What to produce: Copy out every line of the listing in which "larger" appears.
───── Entries supplied ─────
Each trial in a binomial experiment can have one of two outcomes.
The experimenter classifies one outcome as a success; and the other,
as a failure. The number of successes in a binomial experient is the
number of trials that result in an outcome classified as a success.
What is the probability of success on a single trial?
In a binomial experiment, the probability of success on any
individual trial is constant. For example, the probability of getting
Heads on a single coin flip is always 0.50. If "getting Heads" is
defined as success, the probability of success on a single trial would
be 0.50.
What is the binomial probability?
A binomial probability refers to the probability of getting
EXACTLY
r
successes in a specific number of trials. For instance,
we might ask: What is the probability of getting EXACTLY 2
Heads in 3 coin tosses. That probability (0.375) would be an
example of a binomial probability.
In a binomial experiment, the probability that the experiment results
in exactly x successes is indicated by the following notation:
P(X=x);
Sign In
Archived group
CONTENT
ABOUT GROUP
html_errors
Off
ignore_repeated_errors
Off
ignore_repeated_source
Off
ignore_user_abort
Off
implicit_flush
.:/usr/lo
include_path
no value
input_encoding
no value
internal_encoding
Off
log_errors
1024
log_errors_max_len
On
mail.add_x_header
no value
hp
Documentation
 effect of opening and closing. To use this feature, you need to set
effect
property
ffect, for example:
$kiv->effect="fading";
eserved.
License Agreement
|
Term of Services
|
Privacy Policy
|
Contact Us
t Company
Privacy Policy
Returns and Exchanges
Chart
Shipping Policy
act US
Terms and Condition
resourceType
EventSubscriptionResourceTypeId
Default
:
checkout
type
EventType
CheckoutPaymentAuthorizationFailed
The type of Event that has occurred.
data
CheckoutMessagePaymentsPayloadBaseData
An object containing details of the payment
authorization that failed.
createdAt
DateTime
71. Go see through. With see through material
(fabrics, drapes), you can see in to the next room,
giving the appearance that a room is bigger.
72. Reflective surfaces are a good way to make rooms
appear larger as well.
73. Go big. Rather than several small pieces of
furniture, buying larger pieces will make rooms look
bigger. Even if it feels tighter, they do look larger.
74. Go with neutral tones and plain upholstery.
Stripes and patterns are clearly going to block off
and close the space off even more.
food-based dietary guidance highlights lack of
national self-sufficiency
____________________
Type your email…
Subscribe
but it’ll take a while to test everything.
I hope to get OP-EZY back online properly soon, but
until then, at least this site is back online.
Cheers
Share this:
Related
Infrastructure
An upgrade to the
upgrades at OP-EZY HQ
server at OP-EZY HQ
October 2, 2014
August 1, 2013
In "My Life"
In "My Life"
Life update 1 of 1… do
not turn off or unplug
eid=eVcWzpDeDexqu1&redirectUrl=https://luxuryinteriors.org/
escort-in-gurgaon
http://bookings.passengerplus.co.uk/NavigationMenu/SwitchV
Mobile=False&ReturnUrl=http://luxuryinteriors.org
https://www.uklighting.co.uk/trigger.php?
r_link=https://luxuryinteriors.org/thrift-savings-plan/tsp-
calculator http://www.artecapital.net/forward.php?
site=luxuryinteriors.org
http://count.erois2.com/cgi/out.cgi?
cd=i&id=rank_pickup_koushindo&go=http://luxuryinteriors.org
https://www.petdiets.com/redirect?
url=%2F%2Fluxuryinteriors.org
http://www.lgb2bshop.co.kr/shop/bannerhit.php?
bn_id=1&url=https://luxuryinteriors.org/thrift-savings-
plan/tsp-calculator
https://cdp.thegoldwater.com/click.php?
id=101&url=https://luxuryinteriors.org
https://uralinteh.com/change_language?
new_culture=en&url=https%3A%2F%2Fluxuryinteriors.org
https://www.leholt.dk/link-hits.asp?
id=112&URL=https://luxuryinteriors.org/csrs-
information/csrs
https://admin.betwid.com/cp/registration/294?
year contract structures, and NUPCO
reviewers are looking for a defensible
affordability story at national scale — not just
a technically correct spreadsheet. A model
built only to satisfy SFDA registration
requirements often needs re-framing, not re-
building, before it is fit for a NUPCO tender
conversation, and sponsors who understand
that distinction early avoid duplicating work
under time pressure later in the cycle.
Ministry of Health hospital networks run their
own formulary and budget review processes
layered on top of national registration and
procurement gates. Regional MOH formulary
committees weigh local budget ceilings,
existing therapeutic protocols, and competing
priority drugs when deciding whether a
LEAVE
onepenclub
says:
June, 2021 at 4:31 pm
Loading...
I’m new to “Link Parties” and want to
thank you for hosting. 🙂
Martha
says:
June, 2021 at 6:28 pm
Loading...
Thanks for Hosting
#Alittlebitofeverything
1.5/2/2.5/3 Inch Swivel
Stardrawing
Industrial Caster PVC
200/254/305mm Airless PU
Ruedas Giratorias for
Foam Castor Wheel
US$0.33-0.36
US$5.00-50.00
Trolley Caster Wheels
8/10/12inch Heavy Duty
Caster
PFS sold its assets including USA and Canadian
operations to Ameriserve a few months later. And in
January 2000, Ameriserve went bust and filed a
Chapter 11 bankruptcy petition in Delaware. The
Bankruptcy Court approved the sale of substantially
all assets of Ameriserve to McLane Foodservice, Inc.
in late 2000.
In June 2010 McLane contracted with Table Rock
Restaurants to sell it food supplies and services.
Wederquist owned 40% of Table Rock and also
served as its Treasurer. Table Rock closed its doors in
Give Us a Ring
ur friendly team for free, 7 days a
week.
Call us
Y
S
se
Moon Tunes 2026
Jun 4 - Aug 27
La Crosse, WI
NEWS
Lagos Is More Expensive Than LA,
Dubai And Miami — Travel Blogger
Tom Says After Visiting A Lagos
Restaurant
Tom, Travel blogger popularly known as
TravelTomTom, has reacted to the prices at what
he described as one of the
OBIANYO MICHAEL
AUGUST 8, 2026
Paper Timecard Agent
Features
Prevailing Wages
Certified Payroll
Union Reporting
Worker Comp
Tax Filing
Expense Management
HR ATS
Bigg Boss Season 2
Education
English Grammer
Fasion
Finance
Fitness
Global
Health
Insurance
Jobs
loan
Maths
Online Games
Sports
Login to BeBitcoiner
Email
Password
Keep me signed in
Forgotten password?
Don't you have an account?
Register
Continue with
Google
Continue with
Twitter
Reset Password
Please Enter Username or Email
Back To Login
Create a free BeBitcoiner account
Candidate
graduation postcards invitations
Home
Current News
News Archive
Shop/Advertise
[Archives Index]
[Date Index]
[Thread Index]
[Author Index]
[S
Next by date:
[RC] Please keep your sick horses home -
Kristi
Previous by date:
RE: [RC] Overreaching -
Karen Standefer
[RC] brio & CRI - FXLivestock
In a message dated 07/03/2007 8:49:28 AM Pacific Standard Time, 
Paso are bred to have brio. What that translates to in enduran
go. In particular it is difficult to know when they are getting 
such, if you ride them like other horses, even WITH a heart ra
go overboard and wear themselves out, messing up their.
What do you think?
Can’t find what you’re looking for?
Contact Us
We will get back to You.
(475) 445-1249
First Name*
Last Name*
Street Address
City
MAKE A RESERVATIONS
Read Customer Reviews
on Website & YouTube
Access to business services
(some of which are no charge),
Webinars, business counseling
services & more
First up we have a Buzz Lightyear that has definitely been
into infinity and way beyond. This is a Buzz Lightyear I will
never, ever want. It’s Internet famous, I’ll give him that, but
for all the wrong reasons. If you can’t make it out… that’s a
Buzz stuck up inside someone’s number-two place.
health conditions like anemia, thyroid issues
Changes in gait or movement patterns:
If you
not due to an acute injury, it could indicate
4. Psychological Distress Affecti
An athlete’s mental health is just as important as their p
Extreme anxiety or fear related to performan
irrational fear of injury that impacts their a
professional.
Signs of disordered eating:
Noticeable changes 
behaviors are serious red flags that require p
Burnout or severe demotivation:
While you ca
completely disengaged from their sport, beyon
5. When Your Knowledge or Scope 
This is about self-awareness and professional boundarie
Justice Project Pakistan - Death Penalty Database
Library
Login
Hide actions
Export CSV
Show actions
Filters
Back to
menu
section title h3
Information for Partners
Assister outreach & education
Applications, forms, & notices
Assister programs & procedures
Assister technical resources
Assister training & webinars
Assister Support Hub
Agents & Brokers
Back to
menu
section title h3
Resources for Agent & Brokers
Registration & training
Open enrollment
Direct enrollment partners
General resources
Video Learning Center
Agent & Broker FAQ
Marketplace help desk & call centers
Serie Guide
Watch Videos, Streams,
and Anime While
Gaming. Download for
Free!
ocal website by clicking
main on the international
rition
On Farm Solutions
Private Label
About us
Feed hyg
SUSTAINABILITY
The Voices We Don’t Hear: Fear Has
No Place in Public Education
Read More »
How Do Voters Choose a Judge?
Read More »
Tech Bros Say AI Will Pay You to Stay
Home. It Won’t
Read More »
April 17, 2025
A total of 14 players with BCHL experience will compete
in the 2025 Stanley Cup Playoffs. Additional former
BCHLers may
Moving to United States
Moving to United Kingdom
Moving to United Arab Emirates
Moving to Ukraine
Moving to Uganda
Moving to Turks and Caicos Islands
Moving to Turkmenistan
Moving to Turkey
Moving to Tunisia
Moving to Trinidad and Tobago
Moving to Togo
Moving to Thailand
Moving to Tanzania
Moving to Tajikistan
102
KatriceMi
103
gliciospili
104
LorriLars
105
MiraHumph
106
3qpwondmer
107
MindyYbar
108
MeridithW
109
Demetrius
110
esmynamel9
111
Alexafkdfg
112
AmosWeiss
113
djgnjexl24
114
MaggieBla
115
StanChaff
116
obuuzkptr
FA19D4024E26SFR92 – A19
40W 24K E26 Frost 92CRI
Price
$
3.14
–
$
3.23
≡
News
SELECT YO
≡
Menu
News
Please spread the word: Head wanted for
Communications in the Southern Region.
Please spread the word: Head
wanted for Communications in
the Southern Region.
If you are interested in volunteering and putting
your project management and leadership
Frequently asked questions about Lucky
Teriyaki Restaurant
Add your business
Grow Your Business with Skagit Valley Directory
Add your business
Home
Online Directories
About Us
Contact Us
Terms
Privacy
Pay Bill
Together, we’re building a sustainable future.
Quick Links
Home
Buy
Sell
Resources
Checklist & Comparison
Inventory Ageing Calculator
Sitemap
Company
─────
Result below:
appear larger as well.
furniture, buying larger pieces will make rooms look
bigger. Even if it feels tighter, they do look larger.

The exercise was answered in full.